First Published 2:18AM EST

Major U.S. indices closed in the red today as traders digested another large interest rate hike by the Federal Reserve, a move that was largely expected. In addition, jobless claims increased by 5,000 to 213,000 as compared to the expected figure of 220,000.

The Dow Jones Industrial Average (DJIA), the S&P 500 (SPX), and the Nasdaq 100 (NDX) are down 0.36%, 0.85%, and 1.17%, respectively.
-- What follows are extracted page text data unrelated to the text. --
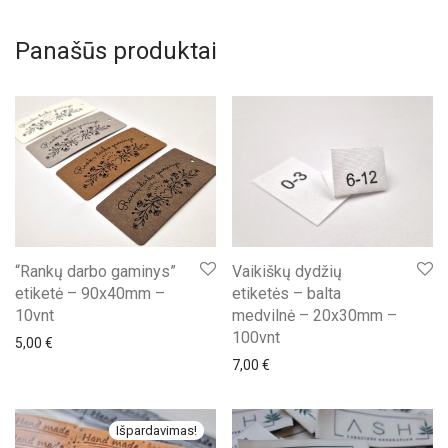
Panašūs produktai
“Rankų darbo gaminys”
Vaikiškų dydžių
etiketė – 90x40mm –
etiketės – balta
10vnt
medvilnė – 20x30mm –
100vnt
5,00
€
7,00
€
Išpardavimas!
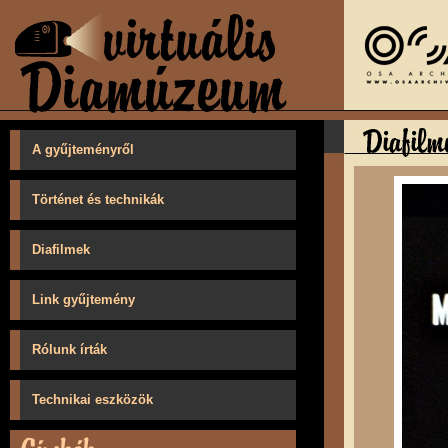
A gyűjteményről
Történet és technikák
Diafilmek
Link gyűjtemény
Rólunk írták
Technikai eszközök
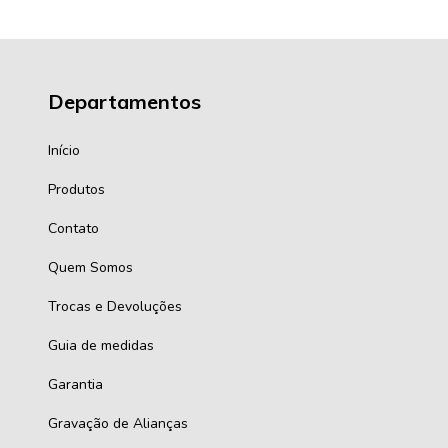
Departamentos
Início
Produtos
Contato
Quem Somos
Trocas e Devoluções
Guia de medidas
Garantia
Gravação de Alianças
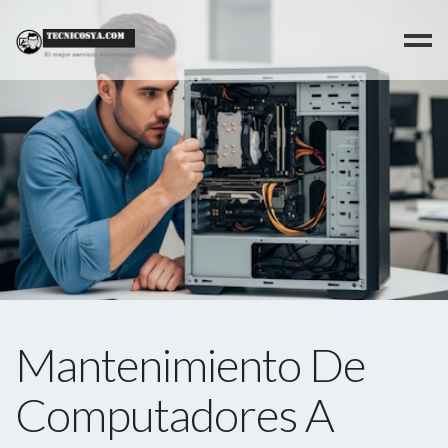
>
Mantenimiento De
Computadores A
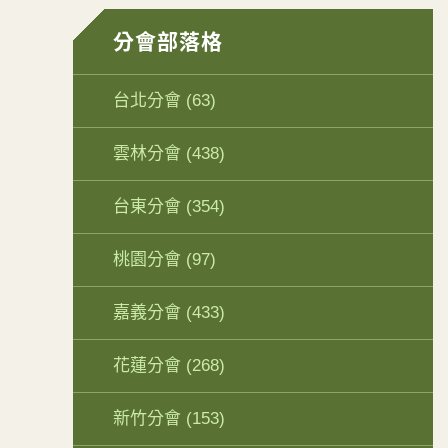
分會部落格
台北分會
(63)
雲林分會
(438)
台東分會
(354)
桃園分會
(97)
嘉義分會
(433)
花蓮分會
(268)
新竹分會
(153)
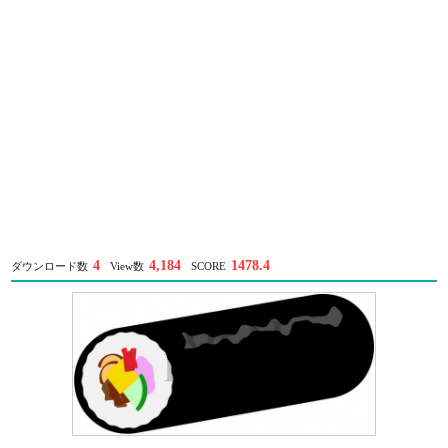
4
4,184
1478.4
ダウンロード数
View数
SCORE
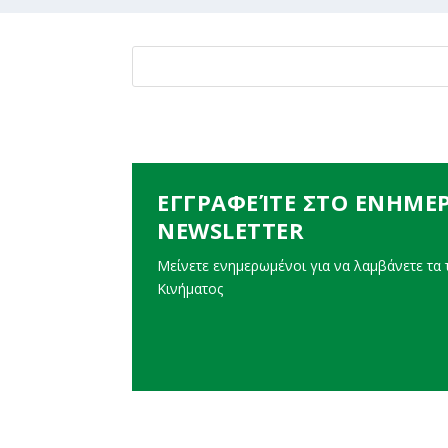
ΕΓΓΡΑΦΕΊΤΕ ΣΤΟ ΕΝΗΜΕ
NEWSLETTER
Μείνετε ενημερωμένοι για να λαμβάνετε τα τ
Κινήματος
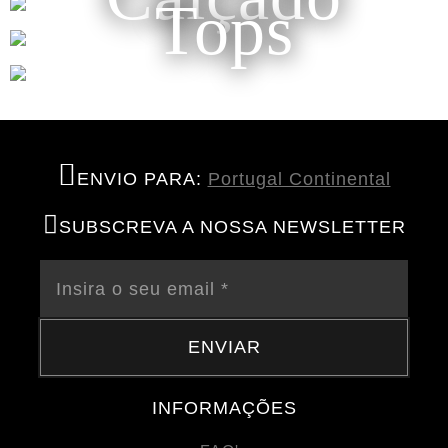
Tops
ENVIO PARA:
Portugal Continental
SUBSCREVA A NOSSA NEWSLETTER
ENVIAR
INFORMAÇÕES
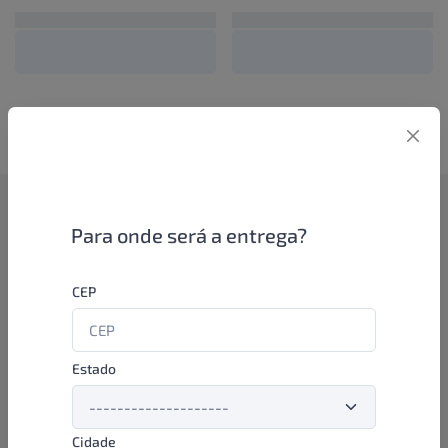
Como funciona
Para onde será a entrega?
Se você é um lojista de perfumaria ou farmácia, está apto a
CEP
aproveitar as promoções e ofertas direto das indústrias de
beleza e higiene em nossa plataforma. E o melhor: você continua
comprando de seus distribuidores parceiros e encontra novos
distribuidores para comprar cada vez com mais praticidade e
Estado
agilidade. Aproveite!
Cidade
Formas de pagamento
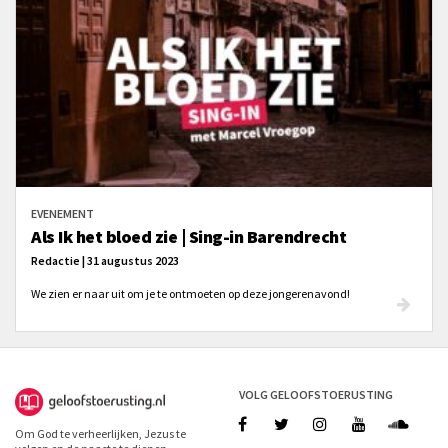
EVENEMENT
Als Ik het bloed zie | Sing-in Barendrecht
Redactie | 31 augustus 2023
We zien er naar uit om je te ontmoeten op deze jongerenavond!
VOLG GELOOFSTOERUSTING
Om God te verheerlijken, Jezus te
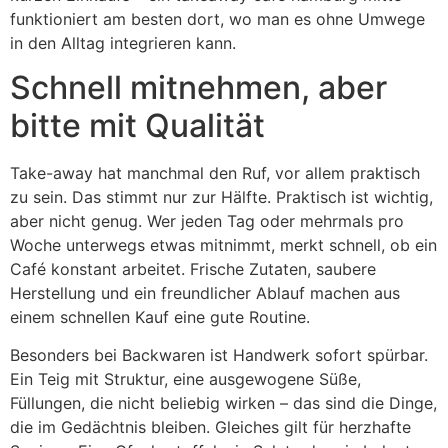
funktioniert am besten dort, wo man es ohne Umwege
in den Alltag integrieren kann.
Schnell mitnehmen, aber
bitte mit Qualität
Take-away hat manchmal den Ruf, vor allem praktisch
zu sein. Das stimmt nur zur Hälfte. Praktisch ist wichtig,
aber nicht genug. Wer jeden Tag oder mehrmals pro
Woche unterwegs etwas mitnimmt, merkt schnell, ob ein
Café konstant arbeitet. Frische Zutaten, saubere
Herstellung und ein freundlicher Ablauf machen aus
einem schnellen Kauf eine gute Routine.
Besonders bei Backwaren ist Handwerk sofort spürbar.
Ein Teig mit Struktur, eine ausgewogene Süße,
Füllungen, die nicht beliebig wirken – das sind die Dinge,
die im Gedächtnis bleiben. Gleiches gilt für herzhafte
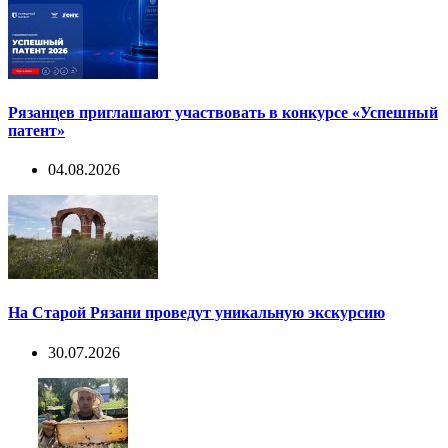
Рязанцев приглашают участвовать в конкурсе «Успешный
патент»
04.08.2026
На Старой Рязани проведут уникальную экскурсию
30.07.2026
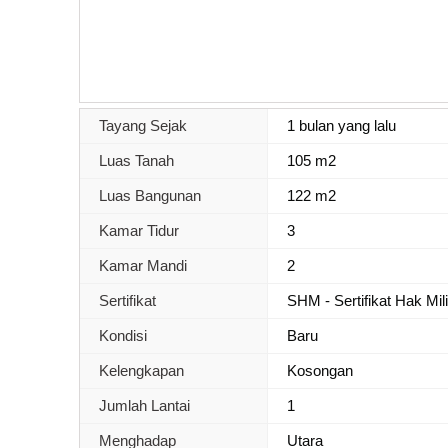
Tayang Sejak
1 bulan yang lalu
Luas Tanah
105 m2
Luas Bangunan
122 m2
Kamar Tidur
3
Kamar Mandi
2
Sertifikat
SHM - Sertifikat Hak Mil
Kondisi
Baru
Kelengkapan
Kosongan
Jumlah Lantai
1
Menghadap
Utara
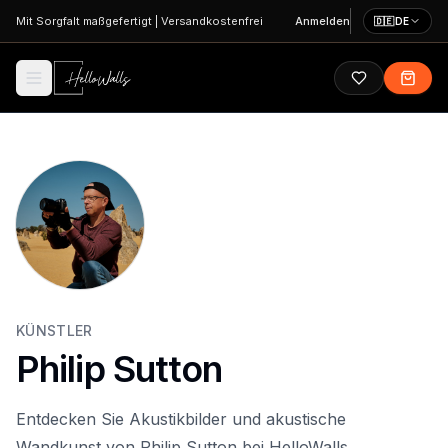
Zum Hauptinhalt springen
Mit Sorgfalt maßgefertigt
|
Versandkostenfrei
Anmelden
🇩🇪
DE
KÜNSTLER
Philip Sutton
Entdecken Sie Akustikbilder und akustische
Wandkunst von Philip Sutton bei HelloWalls.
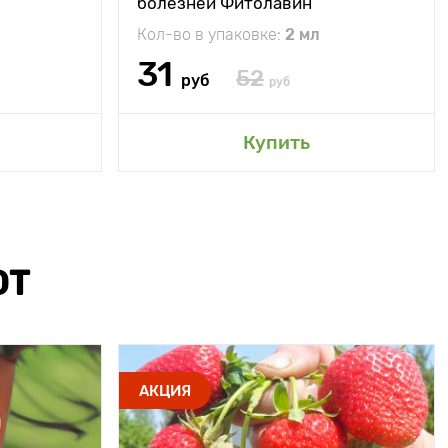
болезней Фитолавин
Кол-во в упаковке:
2 мл
31
52
руб
руб
Купить
ЮТ
АКЦИЯ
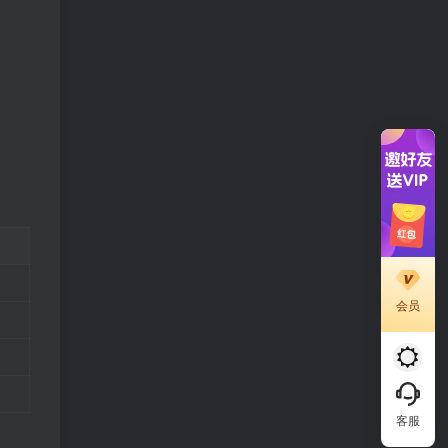
会员
客服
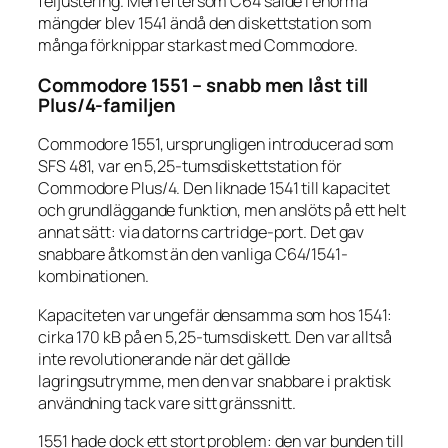
feljustering. Men eftersom C64 sålde i enorma
mängder blev 1541 ändå den diskettstation som
många förknippar starkast med Commodore.
Commodore 1551 – snabb men låst till
Plus/4-familjen
Commodore 1551, ursprungligen introducerad som
SFS 481, var en 5,25-tumsdiskettstation för
Commodore Plus/4. Den liknade 1541 till kapacitet
och grundläggande funktion, men anslöts på ett helt
annat sätt: via datorns cartridge-port. Det gav
snabbare åtkomst än den vanliga C64/1541-
kombinationen.
Kapaciteten var ungefär densamma som hos 1541:
cirka 170 kB på en 5,25-tumsdiskett. Den var alltså
inte revolutionerande när det gällde
lagringsutrymme, men den var snabbare i praktisk
användning tack vare sitt gränssnitt.
1551 hade dock ett stort problem: den var bunden till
Conversely, WTI crude oil is up after giving up yesterday’s early gains in a volatile session.

Meanwhile, bond yields are higher, as the U.S. 10-Year Treasury yield is now hovering around 3.71%. This represents an increase of more than 17 basis points from the previous close.

Similar movements can be seen with the Two-Year yield, which is now at 4.12%. However, the spread between the 10-Year and Two-Year U.S. Treasury yields is still negative, as it currently sits at -41 basis points.

Unsurprisingly, the market is pricing in a higher chance of a higher Fed Funds rate for the end of the year. In fact, the market’s expectations for a rate in the range of 4% to 4.25% decreased to 30.2%, which is down from yesterday’s expectations of 31.1%. In addition, the market is now also assigning a 69.6% probability to a range of 4.25% to 4.5%. For reference, investors had assigned a 67% chance Wednesday.

Also, as the dollar continues to rise, the Bank of England has taken another rate hike and Japan is selling Dollars to prop up Yen.

The Fed’s Comments Worry Wall Street

On Wednesday, the Fed announced the third consecutive 75 basis-point interest rate hike, the fifth rate appraisal this year. Although this move did not come as a surprise, it was the other comments made by the officials that sparked the fear of another possible Volcker Shock.

Policymakers noted that the central bank is not likely to slow down in its crackdown on inflation until the interest rate reaches 4.6% sometime in 2023. Currently, the benchmark rates are between 3% and 3.25%. Recall, this level of interest rates was last seen in early 2008, at a time when the U.S. economy was grappling with the start of the Great Recession.

By the end of 2022, the interest rates are expected to reach at least 4.4%. A pull-back in interest rates is likely to begin after the consistent hikes start generating desired effects on inflation.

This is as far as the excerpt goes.